Wie die Russen jedoch zumindest verfahrensrechtliche Verhandlungen mit den Amerikanern führen wollen, wird sich bereits am Donnerstag zeigen, wenn sich Vertreter des Außenministeriums der Russischen Föderation und des US-Außenministeriums treffen. Dieses Treffen wird jedoch hauptsächlich mit dem Wunsch verbunden sein, sich auf die Wiederaufnahme der Arbeit der Botschaften der Vereinigten Staaten in Moskau und der Russischen Föderation in Washington zu einigen.

Und hier wird Russland natürlich erhebliche Zugeständnisse machen, denn für Russland bedeutet die vollständige Wiederaufnahme der Arbeit der Botschaften in erster Linie die Wiederaufnahme der Arbeit der Sabotage- und Spionageagentur auf dem Gebiet der Vereinigten Staaten von Amerika. Und die Tatsache, dass Trump dieser Agentur den Weg ebnet, liegt natürlich im Interesse von Wladimir Putin, der, wie Sie wissen, selbst Mitglied der russischen Geheimdienste ist, die aktiv daran arbeiten, die Welt und insbesondere die Vereinigten Staaten zu destabilisieren. 
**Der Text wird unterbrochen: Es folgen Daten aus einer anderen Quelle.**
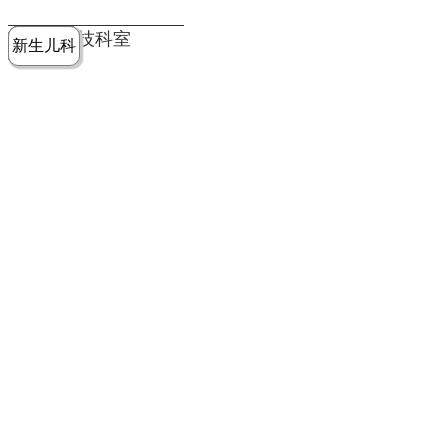
党建工作
老年病医
中医骨伤
康复医学
麻醉手术
重症医学
医技科室
新生儿科
皮肤科
急诊科
儿科
学科
科
科
部
科
院务公开
健康须知
人才引进
专题专栏
VR全景导览
超声医学
消化内科
普外科
科
医学检验
神经外科
血液内科
科
内分泌科
病理科
骨科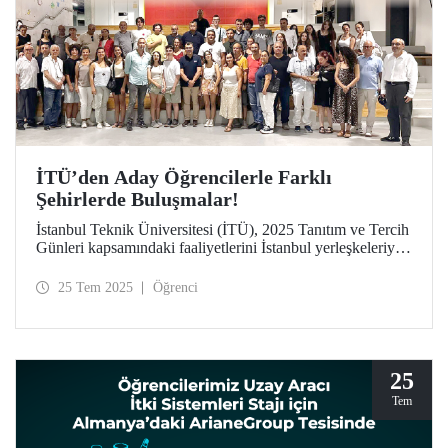
İTÜ’den Aday Öğrencilerle Farklı
Şehirlerde Buluşmalar!
İstanbul Teknik Üniversitesi (İTÜ), 2025 Tanıtım ve Tercih
Günleri kapsamındaki faaliyetlerini İstanbul yerleşkeleriyle
sınırlı tutmayarak Türkiye’nin dört bir yanına taşıyor.
Mezun derneklerinin desteğiyle hayata geçen buluşmalar
25 Tem 2025
Öğrenci
sayesinde İTÜ, aday öğrencilere ve ailelerine bulundukları
şehirlerde ulaşarak “Etki Oluştur, İz Bırak” mottosunu yurt
geneline yayıyor.
25
Tem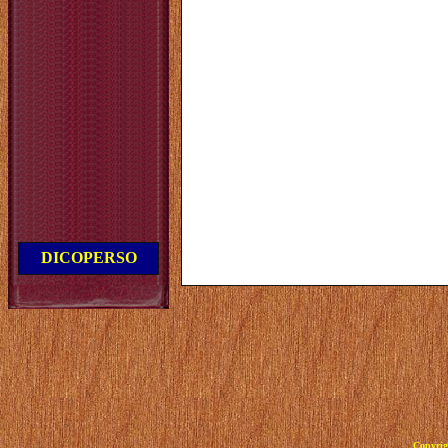
DICOPERSO
Copyrig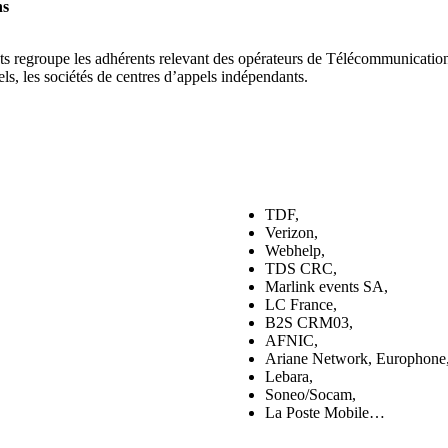
ns
 regroupe les adhérents relevant des opérateurs de Télécommunication, 
els, les sociétés de centres d’appels indépendants.
TDF,
Verizon,
Webhelp,
TDS CRC,
Marlink events SA,
LC France,
B2S CRM03,
AFNIC,
Ariane Network, Europhone
Lebara,
Soneo/Socam,
La Poste Mobile…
Aber was den russisch-ukrainischen Krieg angeht, hat Putin ganz andere Interessen, die sich deutlich von den Wünschen Donald Trumps unterscheiden. Und es liegt auf der Hand, dass der amerikanische Präsident, wenn er nicht in naher Zukunft Instrumente findet, um Druck auf den russischen Führer auszuüben, um den russisch-ukrainischen Krieg auszusetzen, geschweige denn zu beenden, sich einfach vor der ganzen Welt lächerlich machen wird. Das ist natürlich das, was der Präsident der Russischen Föderation, Wladimir Putin, will, für den die Schwächung Amerikas eine ebenso wichtige existenzielle Aufgabe ist wie die Wiederherstellung seines eigenen Imperiums auf dem Gebiet der ehemaligen UdSSR.